22 de julho de 2011

O que ensinam os verdadeiros historiadores sobre as inquisições‏

Jean Guiraud. em sua obra "Inquisition Médievale", Bernard Grasset, Paris. 1923, nos mostra que a perseguição aos hereges já existia mesmo antes da criação da Inquisição.

Dentre os Imperadores alemães, o péssimo Frederico Barbarroxa - que alimentou motins, expulsou o Papa de Roma, zombou das excomunhões e suscitou antipapas - bem como seu neto, Frederico II de Hohenstaufen –– dificilmente igualável em ambição e maldade, ele mesmo excomungado –– foram dos mais aguerridos perseguidores dos hereges.(Cfr. Jean Guiraud. op. cit., pp. 74-76) Foi mesmo este último que, no século XIII, decretou pela primeira vez a morte dos hereges na fogueira.(Lea, A Hislory of the Inquisition in the Middle Ages. I. p. 106, aplld. W. T. Walsh, op. cit., p.54-55.)

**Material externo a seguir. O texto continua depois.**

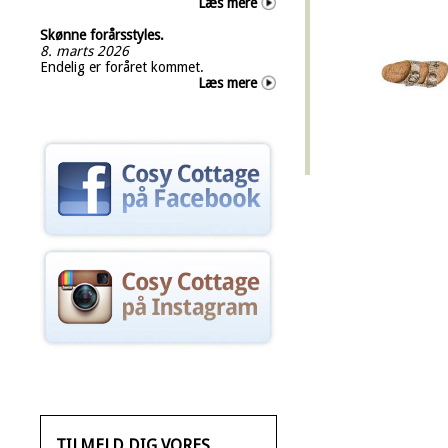
Læs mere
Skønne forårsstyles.
8. marts 2026
Endelig er foråret kommet.
Læs mere
TILMELD DIG VORES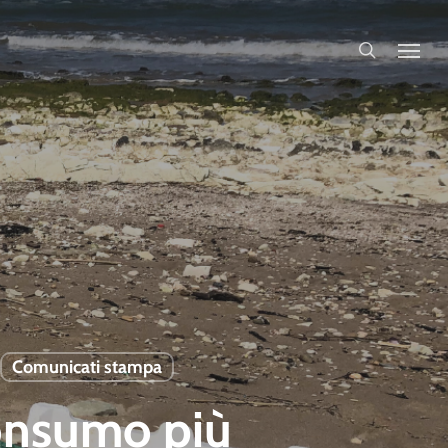
search
Comunicati stampa
 consumo più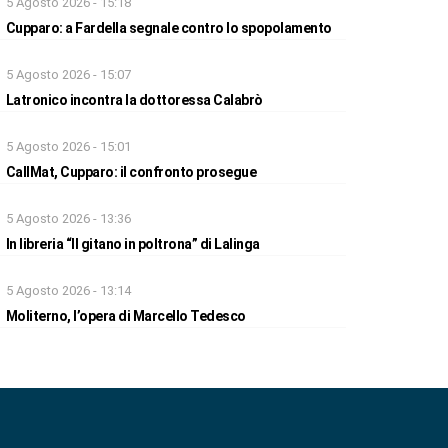
5 Agosto 2026 - 15:18
Cupparo: a Fardella segnale contro lo spopolamento
5 Agosto 2026 - 15:07
Latronico incontra la dottoressa Calabrò
5 Agosto 2026 - 15:01
CallMat, Cupparo: il confronto prosegue
5 Agosto 2026 - 13:36
In libreria “Il gitano in poltrona” di Lalinga
5 Agosto 2026 - 13:14
Moliterno, l’opera di Marcello Tedesco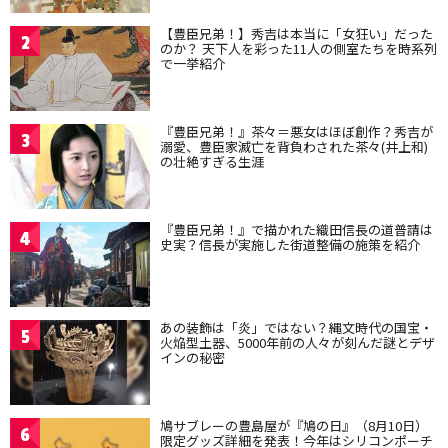
【豊臣兄弟！】秀吉は本当に「女狂い」だった
2
のか？ 天下人を彩った11人の側室たちを時系列
で一挙紹介
『豊臣兄弟！』茶々＝悪女はほぼ創作？秀吉が
3
溺愛、豊臣家滅亡を背負わされた茶々(井上和)
の壮絶すぎる生涯
『豊臣兄弟！』で描かれた織田信長の道普請は
4
史実？信長が実施した街道整備の施策を紹介
あの装飾は「炎」ではない？縄文時代の国宝・
5
火焔型土器、5000年前の人々が刻んだ謎とデザ
インの秘密
鳩サブレーの豊島屋が『鳩の日』（8月10日）
6
限定グッズ詳細を発表！今年はシリコンポーチ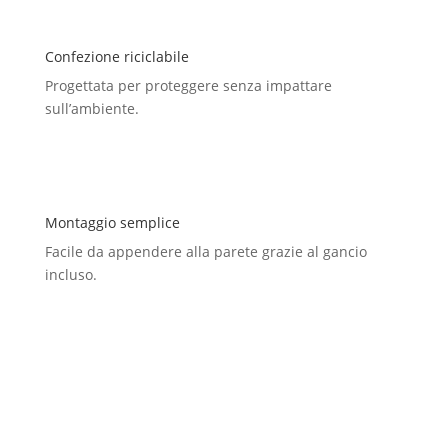
Confezione riciclabile
Progettata per proteggere senza impattare
sull’ambiente.
Montaggio semplice
Facile da appendere alla parete grazie al gancio
incluso.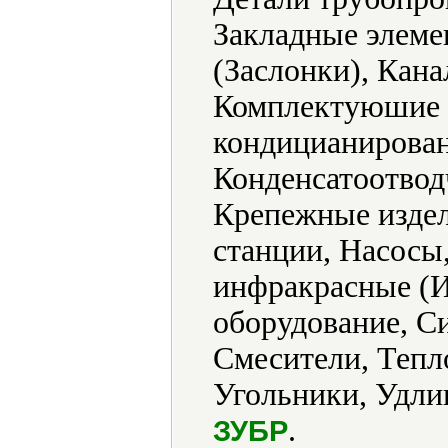
Закладные элеме
(Заслонки), Кана
Комплектуюшие к
кондицианирова
Конденсатоотвод
Крепежные изде
станции, Насосы
инфракрасные (И
оборудование, С
Смесители, Тепл
Угольники, Удли
.
ЗУБР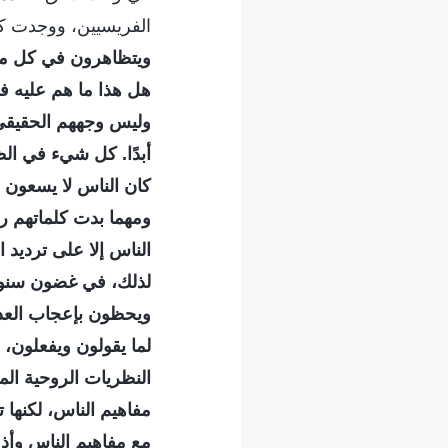
الفريسيين، ووجدت كلا
ويتظاهرون في كل ما 
هل هذا ما هم عليه في 
وليس وجههم الحقيقيّ
أبدًا. كل شيء في الظا
كان الناس لا يسعون و
ومهما بدت كلماتهم ر
الناس إلا على ترديد 
لذلك، في غضون سنوات
ويحظون بإعجاب العديد
لما يقولون ويفعلون،
النظريات الروحية الم
مفاهيم الناس، لكنها 
مع مفاهيم الناس وأذو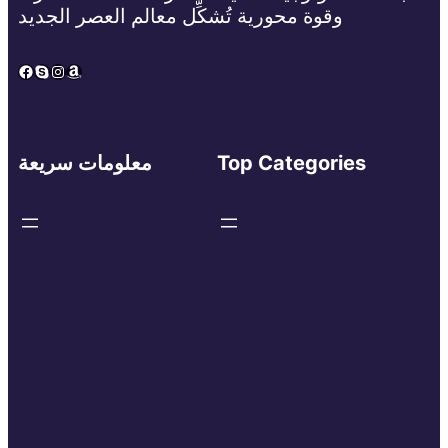
وقوة محورية تُشكِّل معالم العصر الجديد
Facebook
Skype
Instagram
Amazon
Top Categories
معلومات سريعة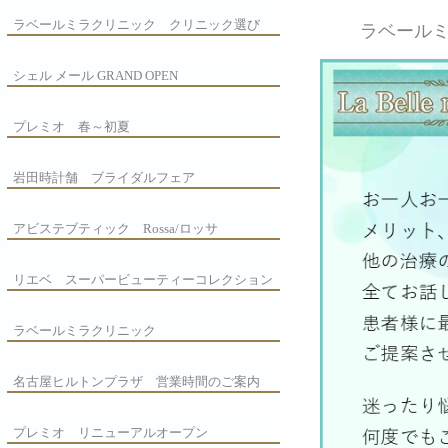
ラベールミラクリニック クリニック選び
ラベール
シェル メール GRAND OPEN
プレミオ 春～初夏
岩田時計舗 ブライダルフェア
アビステブティック Rossa/ロッサ
リエベ スーパービューティーコレクション
ラベールミラクリニック
名古屋ヒルトンプラザ 営業時間のご案内
プレミオ リニューアルオープン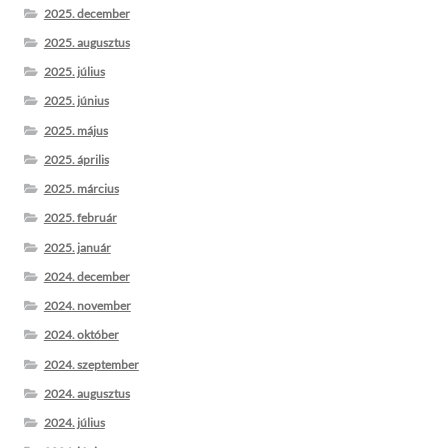
2025. december
2025. augusztus
2025. július
2025. június
2025. május
2025. április
2025. március
2025. február
2025. január
2024. december
2024. november
2024. október
2024. szeptember
2024. augusztus
2024. július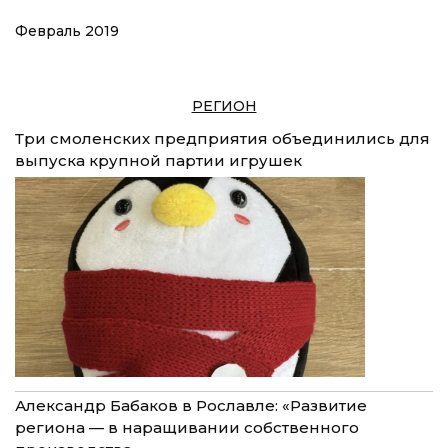
Февраль 2019
РЕГИОН
Три смоленских предприятия объединились для
выпуска крупной партии игрушек
Александр Бабаков в Рославле: «Развитие
региона — в наращивании собственного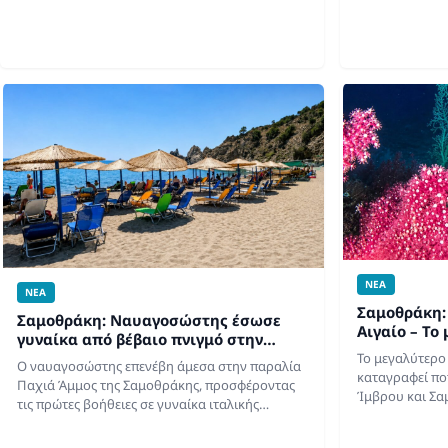
απαλλοτριώσεων. Στις 31 Αυγούστου 2027
σχετική απόφα
μετατίθεται οριστικά η…
ΝΕΑ
ΝΕΑ
Σαμοθράκη:
Σαμοθράκη: Ναυαγοσώστης έσωσε
Αιγαίο – Το
γυναίκα από βέβαιο πνιγμό στην
δάσος εντο
Παχιά Άμμο
Το μεγαλύτερο
Ο ναυαγοσώστης επενέβη άμεσα στην παραλία
νησιού (ΒΙΝ
καταγραφεί ποτ
Παχιά Άμμος της Σαμοθράκης, προσφέροντας
Ίμβρου και Σα
τις πρώτες βοήθειες σε γυναίκα ιταλικής
εκτιμούν ότι 
καταγωγής μέχρι να φτάσει το ΕΚΑΒ. Σκηνές
να εκτείνεται 
αγωνίας εκτυλίχθηκαν στην παραλία Παχιά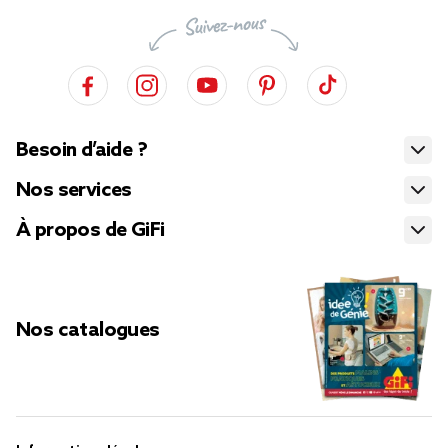
Besoin d’aide ?
Nos services
À propos de GiFi
Nos catalogues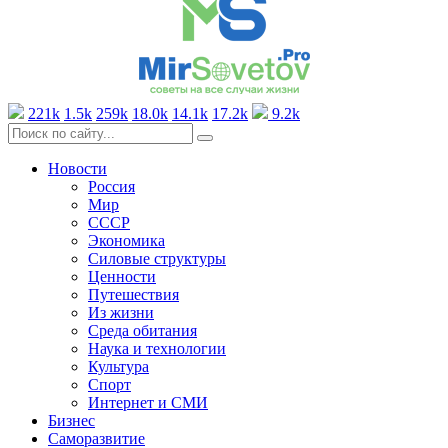
221k
1.5k
259k
18.0k
14.1k
17.2k
9.2k
Новости
Россия
Мир
СССР
Экономика
Силовые структуры
Ценности
Путешествия
Из жизни
Среда обитания
Наука и технологии
Культура
Спорт
Интернет и СМИ
Бизнес
Саморазвитие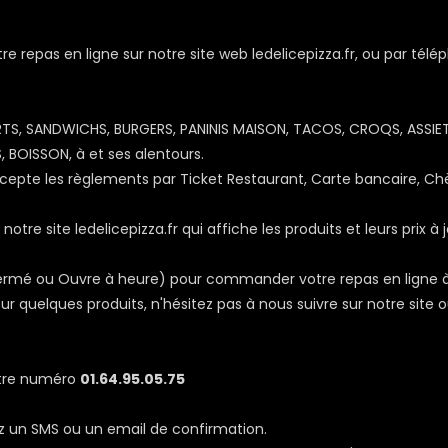
repas en ligne sur notre site web ledelicepizza.fr, ou par télé
SERTS, SANDWICHS, BURGERS, PANINIS MAISON, TACOS, CROQS, ASSIE
 BOISSON, à et ses alentours.
cepte les règlements par Ticket Restaurant, Carte bancaire, Ch
tre site ledelicepizza.fr qui affiche les produits et leurs prix à 
, Fermé ou Ouvre à heure) pour commander votre repas en ligne 
 quelques produits, n'hésitez pas à nous suivre sur notre site o
otre numéro
01.64.95.05.75
z un SMS ou un email de confirmation.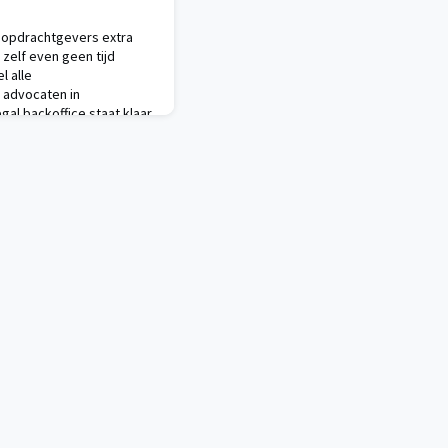
e opdrachtgevers extra
zelf even geen tijd
el alle
n advocaten in
al backoffice staat klaar
tussen jou, je
beeld voor de vraag
sel Bij deze tech s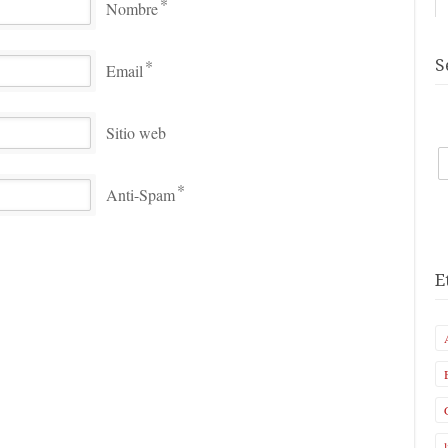
*
Nombre
*
S
Email
Sitio web
*
Anti-Spam
E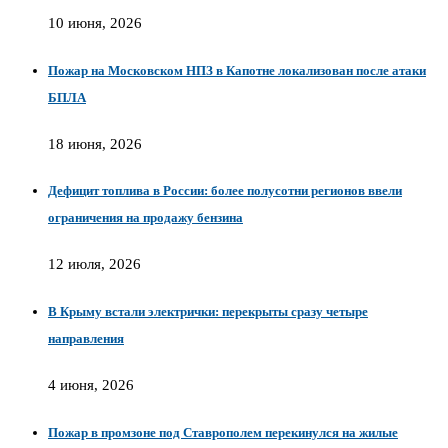
10 июня, 2026
Пожар на Московском НПЗ в Капотне локализован после атаки
БПЛА
18 июня, 2026
Дефицит топлива в России: более полусотни регионов ввели
ограничения на продажу бензина
12 июля, 2026
В Крыму встали электрички: перекрыты сразу четыре
направления
4 июня, 2026
Пожар в промзоне под Ставрополем перекинулся на жилые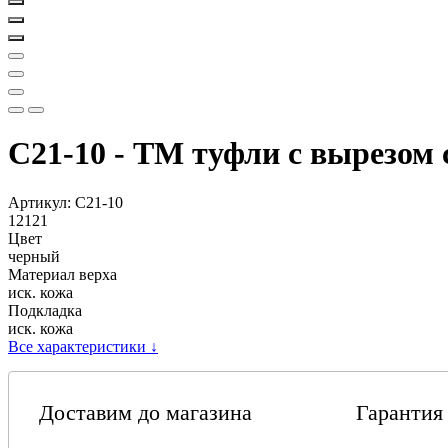
С21-10 - ТМ туфли с вырезом 
Артикул:
С21-10
12121
Цвет
черный
Материал верха
иск. кожа
Подкладка
иск. кожа
Все характеристики
↓
Доставим до магазина
Гарантия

Vemos, pois, um Roberto o Piedoso, Rei da França, que, no século XI, solicita insistentemente ao Papa medidas punitivas contra os hereges. Temos ainda, no século XII, Henrique, Arcebispo de Reims e irmão do Rei da França, Luiz VII, que, por instâncias deste último, se apressa a perseguir os hereges cátaros (anarquistas e homicídas). São os próprios hereges que apelam ao Papa e dão motivo a uma carta de Alexandre III ao Arcebispo de Reims, recomendando-lhe doçura e clemência para com aqueles.

Entre as práticas realizadas pelos hegeres, temos aqui algumas palavras do Papa Gregório IX:

"Estando os brabanções, aragoneses, navarros, bascos, coteraux e triaverdinos exercendo tã o grandes crueldades sobre os cristãos, não respeitando nem igrejas nem mosteiros e não poupando viúvas, órfãos, velhos e crianças, não tendo consideração nem para a idade nem para o sexo, mas derrubando e devastando tudo como pagãos, ordenamos a todos os fiéis, pela remissão de seus pecados, que se oponham corajosamente a essas selvagerias e defendam os cristãos contra esses infelizes

São esses hereges acusados de exercer devastações nas regiões que ocupam, e se Alexandre III ordena contra eles uma cruzada, é para remediar grandes desastres, ut tantis claudibus re viribiliter opponant." (Decreto de Gregório IX, v. VII, 8).

Segundo Jean-Baptiste Guiraud, que é um dos mais abalizados historiadores da Inquisição, o exame das doutrinas heterodoxas dos séculos XI e XII e a enumeração das perturbações que elas provocaram demonstra:

1) Que depois do ano mil a heresia deixa de ser uma opinião puramente teológica, destinada a ser discutida no recinto das escolas, mas se transforma cada vez mais em doutrinas anti-sociais e anárquicas, em oposição não somente com a ordem social da Idade Média , mas ainda com a ordem social de todos os tempos.

2) Que essas doutrinas anarquistas provocaram movimentos subversivos e perturbações profundas no seio do povo, e que assim a heresia que as informava se transformou num perigo público.

3) Que, desde então, a autoridade temporal teve tanto interesse quanto a autoridade espiritual em combater e em destruir a heresia.

4) Que essas duas autoridades, depois de haver agido separadamente durante muito tempo — o Estado pelas condenações de seus tribunais à forca e à fogueira, e a Igreja pela excomunhão e pelas censuras eclesiásticas — acabaram por unir seus esforços em uma ação comum contra a heresia.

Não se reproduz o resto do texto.